That position is bolstered by the fact that some browsers don’t actively check for certificate revocation, so even if LetsEncrypt were to revoke a certificate, the browser wouldn’t even notice.

Another argument is that browsers overpromise the safety of sites by using terms like Secure in the UI—while the browser can know whether a given HTTPS connection is present and free of errors, it has no knowledge of the security of the destination site or CDN, nor its business practices.  Internet Explorer’s HTTPS UX used to have a helpful “Should I trust this site?” link, but that content went away at some point. Security wording is a complicated topic because what the user really wants to know (“Is this safe?”) isn’t something a browser can ever really answer in the affirmative. Users tend to be annoyed when you tell them only the truth– “This download was not reported as not safe.”
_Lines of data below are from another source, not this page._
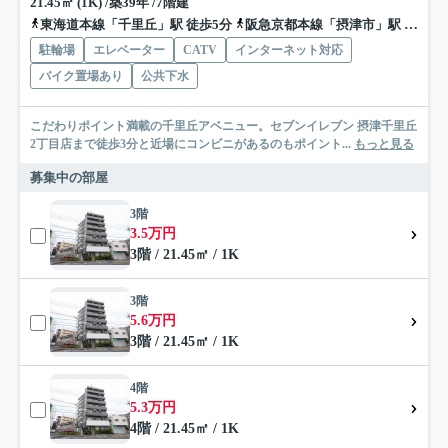
21.45㎡ (1K) /築39年 /7階建
東海道本線「千里丘」駅 徒歩5分
阪急京都本線「摂津市」駅 徒歩10分
駐輪場
エレベーター
CATV
インターネット対応
バイク置場あり
公共下水
こだわりポイント満載の千里丘アベニュー。セブンイレブン 摂津千里丘
2丁目店まで徒歩3分と近場にコンビニがあるのもポイント...
もっと見る
募集中の部屋
3階
3.5万円
3階 / 21.45㎡ / 1K
3階
5.6万円
3階 / 21.45㎡ / 1K
4階
5.3万円
4階 / 21.45㎡ / 1K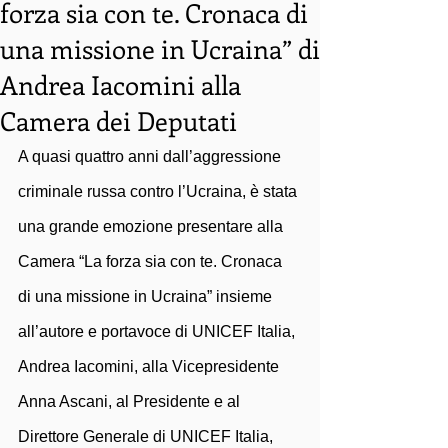
forza sia con te. Cronaca di
una missione in Ucraina” di
Andrea Iacomini alla
Camera dei Deputati
A quasi quattro anni dall’aggressione 
criminale russa contro l’Ucraina, è stata 
una grande emozione presentare alla 
Camera “La forza sia con te. Cronaca 
di una missione in Ucraina” insieme 
all’autore e portavoce di UNICEF Italia, 
Andrea Iacomini, alla Vicepresidente 
Anna Ascani, al Presidente e al 
Direttore Generale di UNICEF Italia, 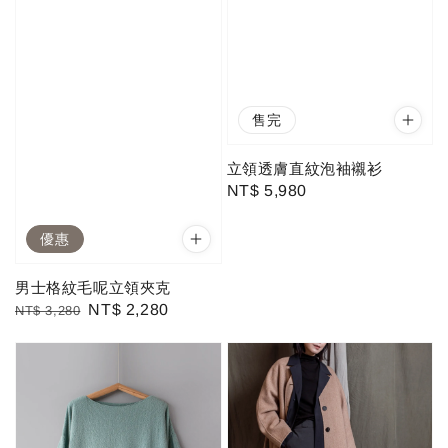
售完
立領透膚直紋泡袖襯衫
Regular
NT$ 5,980
price
優惠
男士格紋毛呢立領夾克
Regular
Sale
NT$ 2,280
NT$ 3,280
price
price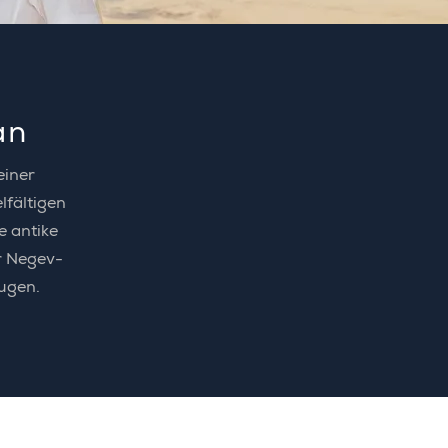
an
einer
lfältigen
e antike
r Negev-
ugen.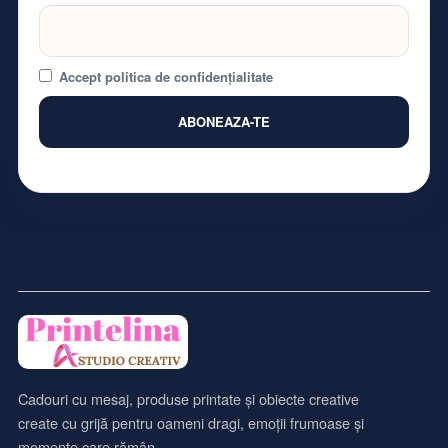
Accept politica de confidențialitate
Cadouri cu mesaj, produse printate și obiecte creative
create cu grijă pentru oameni dragi, emoții frumoase și
momente care rămân.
The obvious way to address malicious sites is via phishing and malware blocklists, and indeed, you can help keep other users safe by reporting any unblocked phish you find to the Safe Browsing service; this service protects Chrome, Firefox, and Safari users. You can also forward phishing messages to scam@netcraft.com and/or PhishTank. Users of Microsoft browsers can report unblocked phish to SmartScreen (in IE, click Tools > SmartScreen > Report Unsafe Website). Known-malicious sites will get the UI treatment they deserve:

image

Unfortunately, there’s always latency in block lists, and a phisher can probably turn a profit with a site that’s live less than one hour. Phishers also have a whole bag of tricks to delay blocks, including cloaking whereby they return an innocuous “Site not found” message when they detect that they’re being loaded by security researchers’ IP addresses, browser types, OS languages, etc.

Blame the Websites

Some argue that websites are at fault, for:

  1. Relying upon passwords and failing to adopt unspoofable two-factor authentication schemes which have existed for decades
  2. Failing to adopt HTTPS or deploy it properly until browsers started bringing out the UI sledgehammers
  3. Constantly changing domain names and login UIs
  4. Emailing users non-secure links to redirector sites
  5. Providing bad security advice to users

Blame the Humans

Finally, many lay blame with the user, arguing user education is the only path forward. I’ve long given up much hope on that front—the best we can hope for is raising enough awareness that some users will contribute feedback into more effective systems like automated phishing block lists.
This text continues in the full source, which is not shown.